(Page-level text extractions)
※
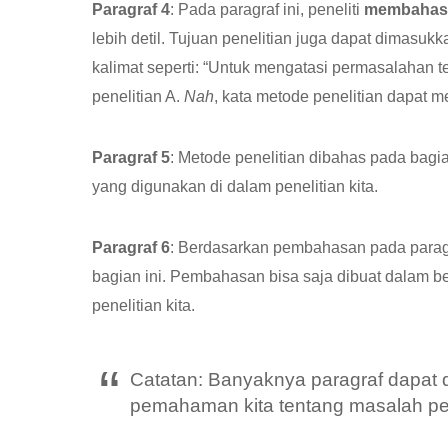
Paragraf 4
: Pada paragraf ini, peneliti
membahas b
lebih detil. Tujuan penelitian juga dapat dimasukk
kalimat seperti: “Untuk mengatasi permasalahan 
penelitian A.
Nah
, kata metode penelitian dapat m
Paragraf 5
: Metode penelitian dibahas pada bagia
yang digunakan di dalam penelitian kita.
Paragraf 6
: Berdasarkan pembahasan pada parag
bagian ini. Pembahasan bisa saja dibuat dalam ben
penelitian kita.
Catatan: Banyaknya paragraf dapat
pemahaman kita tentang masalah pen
※
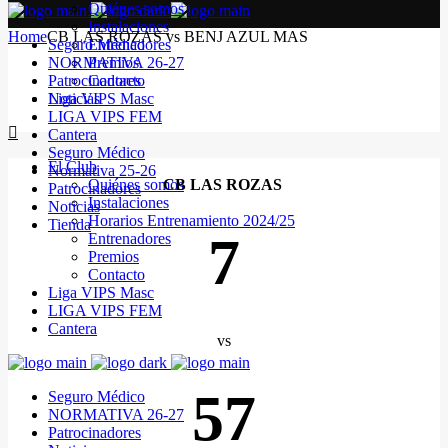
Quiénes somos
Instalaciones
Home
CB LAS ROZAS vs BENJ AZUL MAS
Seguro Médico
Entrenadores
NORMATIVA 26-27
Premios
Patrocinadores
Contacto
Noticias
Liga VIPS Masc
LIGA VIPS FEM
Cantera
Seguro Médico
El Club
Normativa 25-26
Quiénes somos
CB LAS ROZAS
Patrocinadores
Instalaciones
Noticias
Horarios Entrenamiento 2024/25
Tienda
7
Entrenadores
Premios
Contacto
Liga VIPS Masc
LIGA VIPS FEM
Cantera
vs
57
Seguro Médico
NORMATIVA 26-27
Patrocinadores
※
WORK REQUIRED | All lines that hold the word "dalam" should be copied from the data.

WRITTEN SOLUTION |
yang digunakan di dalam penelitian kita.
bagian ini. Pembahasan bisa saja dibuat dalam ben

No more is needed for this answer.